Em La Paz até que passeamos um pouco: conhecemos, e lá fomos várias vezes, a praça central, em frente ao Palácio do Governo. Na praça, como informação turística, mostraram-nos o poste onde um presidente deposto (Villaroel) tinha sido enforcado depois de assassinado no Palácio. Fomos ao mercado, onde fizemos pequenas compras, como meias de lã e gorros (os “pasamontañas”, aqueles gorros coloridos que cobrem as orelhas) mas eu nem tentei comprar a estola de pele que tinha planejado levar ao Brasil, pois já sabia que o dinheiro estava ficando curto. Visitamos também a Universidad Mayor de San Andrés, onde encontramos um estudante falando um português perfeito e sem sotaque espanhol; todos pensamos que ele fosse brasileiro, mas era um boliviano que tinha morado no Brasil. Fora do comum para nós, o prédio da Universidade era um edifício bem alto no centro da cidade.

Nossa possível viagem ao Peru, através do Titicaca, foi descartada por falta geral de recursos, mas quisemos conhecer o lago navegável mais alto do mundo. Tomamos um trem para o porto de Guaqui, aonde chegamos depois de umas quatro horas. Era um vilarejo à beira do lago, largas ruas não pavimentadas, não vimos nada de interessante, apenas conhecemos o lago e o porto. Nada de mais a não ser o registro de que estivemos lá. Alojamo-nos numa espécie de pensão, uma casa bem grande de dois andares, mas que não estava em condições de hospedar o grupo devidamente. O jantar, um macarrão aguado e sem graça, foi improvisado e foram colocadas camas em quartos bem grandes no andar de cima.
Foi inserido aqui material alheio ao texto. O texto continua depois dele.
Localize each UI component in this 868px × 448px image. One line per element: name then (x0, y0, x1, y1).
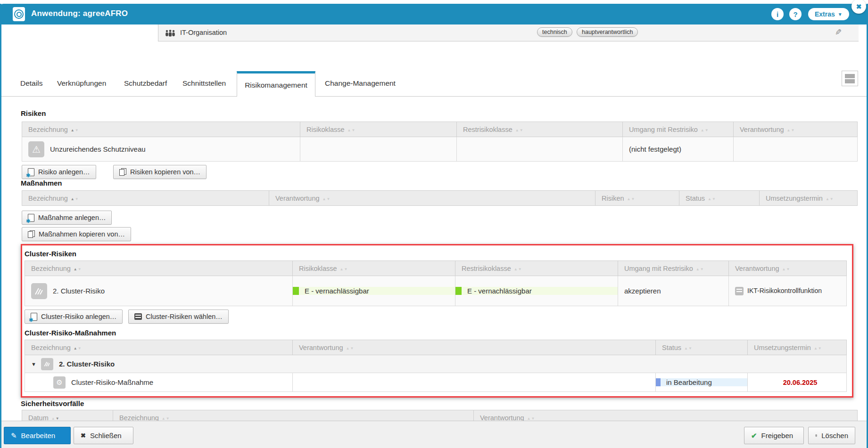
tab-details[interactable]: Details (20, 79, 42, 88)
application-target-icon (13, 7, 25, 21)
cluster-risk-icon (41, 358, 53, 370)
col-header-bezeichnung[interactable]: Bezeichnung▲▼ (25, 340, 293, 355)
col-header-verantwortung[interactable]: Verantwortung▲▼ (734, 122, 858, 137)
table-row[interactable]: ⚙Cluster-Risiko-Maßnahme in Bearbeitung … (25, 373, 847, 392)
sort-asc-icon: ▲ (71, 128, 75, 132)
col-header-verantwortung[interactable]: Verantwortung▲▼ (269, 191, 595, 206)
section-heading-risiken: Risiken (21, 109, 46, 117)
info-icon[interactable]: i (771, 8, 784, 20)
col-header-restrisikoklasse[interactable]: Restrisikoklasse▲▼ (457, 122, 623, 137)
trash-icon (815, 432, 817, 439)
col-header-verantwortung[interactable]: Verantwortung▲▼ (729, 261, 847, 276)
copy-icon (119, 168, 126, 176)
tab-change-management[interactable]: Change-Management (325, 79, 396, 88)
sort-asc-icon: ▲ (74, 346, 78, 350)
tab-bar-divider (1, 96, 867, 97)
section-heading-massnahmen: Maßnahmen (21, 179, 62, 187)
cluster-risiken-waehlen-button[interactable]: Cluster-Risiken wählen… (128, 310, 229, 324)
sort-asc-icon: ▲ (74, 267, 78, 271)
collapse-triangle-icon[interactable]: ▼ (31, 361, 36, 367)
window-border-left (0, 4, 1, 448)
copy-icon (28, 230, 35, 238)
col-header-umgang[interactable]: Umgang mit Restrisiko▲▼ (618, 261, 729, 276)
extras-label: Extras (815, 10, 835, 18)
section-heading-cluster-risiken: Cluster-Risiken (25, 250, 76, 258)
new-document-icon (28, 168, 34, 176)
massnahmen-table: Bezeichnung▲▼ Verantwortung▲▼ Risiken▲▼ … (22, 190, 858, 206)
checkmark-icon: ✔ (751, 432, 757, 440)
section-heading-cluster-massnahmen: Cluster-Risiko-Maßnahmen (25, 329, 116, 337)
col-header-risikoklasse[interactable]: Risikoklasse▲▼ (293, 261, 455, 276)
cluster-risiken-table: Bezeichnung▲▼ Risikoklasse▲▼ Restrisikok… (25, 261, 847, 306)
tab-schutzbedarf[interactable]: Schutzbedarf (124, 79, 167, 88)
freigeben-button[interactable]: ✔ Freigeben (744, 427, 804, 444)
tab-schnittstellen[interactable]: Schnittstellen (182, 79, 226, 88)
risiken-kopieren-button[interactable]: Risiken kopieren von… (113, 165, 207, 179)
col-header-restrisikoklasse[interactable]: Restrisikoklasse▲▼ (455, 261, 618, 276)
risikoklasse-value: E - vernachlässigbar (293, 287, 455, 295)
new-document-icon (31, 313, 37, 321)
col-header-risiken[interactable]: Risiken▲▼ (595, 191, 679, 206)
col-header-risikoklasse[interactable]: Risikoklasse▲▼ (300, 122, 457, 137)
col-header-umgang[interactable]: Umgang mit Restrisiko▲▼ (623, 122, 734, 137)
sort-desc-icon: ▼ (56, 416, 60, 421)
list-view-toggle-icon[interactable] (842, 71, 858, 86)
badge-hauptverantwortlich: hauptverantwortlich (577, 27, 638, 37)
chevron-down-icon: ▼ (838, 12, 843, 17)
badge-technisch: technisch (537, 27, 572, 37)
col-header-umsetzungstermin[interactable]: Umsetzungstermin▲▼ (760, 191, 858, 206)
new-document-icon (28, 214, 34, 222)
status-badge: in Bearbeitung (656, 378, 747, 386)
org-field-label: IT-Organisation (180, 29, 227, 36)
risk-icon: ⚠ (28, 141, 44, 157)
cluster-risk-icon (31, 283, 47, 299)
help-icon[interactable]: ? (789, 8, 802, 20)
title-bar: Anwendung: agreeAFRO i ? Extras ▼ (0, 4, 868, 24)
select-list-icon (134, 313, 142, 320)
table-row[interactable]: 2. Cluster-Risiko E - vernachlässigbar E… (25, 276, 847, 306)
col-header-verantwortung[interactable]: Verantwortung▲▼ (293, 340, 656, 355)
col-header-status[interactable]: Status▲▼ (679, 191, 760, 206)
restrisikoklasse-value: E - vernachlässigbar (455, 287, 618, 295)
risiko-anlegen-button[interactable]: Risiko anlegen… (22, 165, 96, 179)
cluster-massnahmen-table: Bezeichnung▲▼ Verantwortung▲▼ Status▲▼ U… (25, 340, 847, 392)
cluster-risiko-anlegen-button[interactable]: Cluster-Risiko anlegen… (25, 310, 123, 324)
col-header-bezeichnung[interactable]: Bezeichnung▲▼ (22, 191, 269, 206)
section-heading-sicherheitsvorfaelle: Sicherheitsvorfälle (21, 399, 84, 407)
col-header-umsetzungstermin[interactable]: Umsetzungstermin▲▼ (748, 340, 847, 355)
responsibility-field[interactable]: IT-Organisation technisch hauptverantwor… (158, 24, 859, 41)
bearbeiten-button[interactable]: ✎ Bearbeiten (4, 427, 71, 444)
tab-risikomanagement[interactable]: Risikomanagement (237, 71, 315, 97)
close-x-icon: ✖ (81, 432, 86, 439)
app-window: Anwendung: agreeAFRO i ? Extras ▼ ✖ IT-O… (0, 0, 868, 448)
people-group-icon (165, 30, 175, 37)
massnahmen-kopieren-button[interactable]: Maßnahmen kopieren von… (22, 227, 131, 241)
extras-button[interactable]: Extras ▼ (808, 8, 849, 20)
col-header-bezeichnung[interactable]: Bezeichnung▲▼ (22, 122, 300, 137)
table-row[interactable]: ⚠Unzureichendes Schutzniveau (nicht fest… (22, 137, 858, 162)
massnahme-gear-icon: ⚙ (53, 376, 66, 389)
edit-pencil-icon[interactable]: ✎ (835, 27, 842, 37)
col-header-status[interactable]: Status▲▼ (656, 340, 748, 355)
footer-action-bar: ✎ Bearbeiten ✖ Schließen ✔ Freigeben Lös… (0, 421, 868, 448)
due-date: 20.06.2025 (754, 379, 846, 386)
col-header-bezeichnung[interactable]: Bezeichnung▲▼ (25, 261, 293, 276)
sort-desc-icon: ▼ (75, 128, 79, 132)
pencil-icon: ✎ (11, 432, 17, 440)
org-unit-icon (735, 287, 744, 295)
sort-asc-icon: ▲ (71, 197, 75, 201)
schliessen-button[interactable]: ✖ Schließen (74, 427, 133, 444)
window-title: Anwendung: agreeAFRO (31, 9, 128, 18)
loeschen-button[interactable]: Löschen (808, 427, 855, 444)
tab-verknuepfungen[interactable]: Verknüpfungen (57, 79, 106, 88)
risiken-table: Bezeichnung▲▼ Risikoklasse▲▼ Restrisikok… (22, 122, 858, 162)
group-row[interactable]: ▼ 2. Cluster-Risiko (25, 355, 847, 373)
massnahme-anlegen-button[interactable]: Maßnahme anlegen… (22, 211, 112, 225)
A perspectiva era triste: uma noite naquele lugar ermo, sem nada que fazer. Mas daí, alguém, tentado pelo demônio, descobriu e comprou umas garrafas de pisco num armazém próximo e resolvemos provar. Primeira impressão: “Bebida fraca, não se compara com a cachaça.”;  depois: “Já bebi duas doses e não sinto nada.”; e assim foi até que, um a um, ficamos todos de porre, o maior porre coletivo que presenciei na vida. À medida que um deles ficava ruim, os outros ajudavam, levavam-no para tomar ar na rua, mas todos acabaram sucumbindo. O Antoninho e eu estávamos aguentando bem, eu estava todo senhor de mim, apreciando pela janela do quarto o céu mais estrelado que vi em minha vida. Então, o Antoninho me ofereceu um cigarro (eu não fumava e, acho, ele também não). Comecei a fumar, sem tragar. De repente, o bicho pegou – tive de descer ao banheiro às pressas e vomitar a alma. O Antoninho também capotou.

No dia seguinte, ao embarcarmos no trem, de volta para La Paz, estava todo mundo meio zumbi, quieto, curtindo a ressaca.

A excursão a Guaqui foi dramaticamente inesquecível. Para a dona da pensão também, que disse que nunca mais iria hospedar brasileiros!

O que vimos de interessante em La Paz foi a festa tradicional dos índios, realizada em julho, a “Diablada”. Assistimos, no Estádio de Futebol de La Paz, ao espetáculo dos grupos de várias cidades, numa organização semelhante ao desfile de escolas de samba. Os participantes se fantasiavam de “diablos”, pintados e com chifres; tocavam flautas longas, acompanhadas por tambores. O colorido das roupas, não só dos artistas como da própria audiência, era muito bonito e as danças bem movimentadas. Para mim, entretanto, depois de ver umas três diabladas (a mais famosa era a de Oruro) já tinha visto tudo, pois parecia uma repetição infindável. Assim mesmo, parece-me, assistimos a todo o espetáculo.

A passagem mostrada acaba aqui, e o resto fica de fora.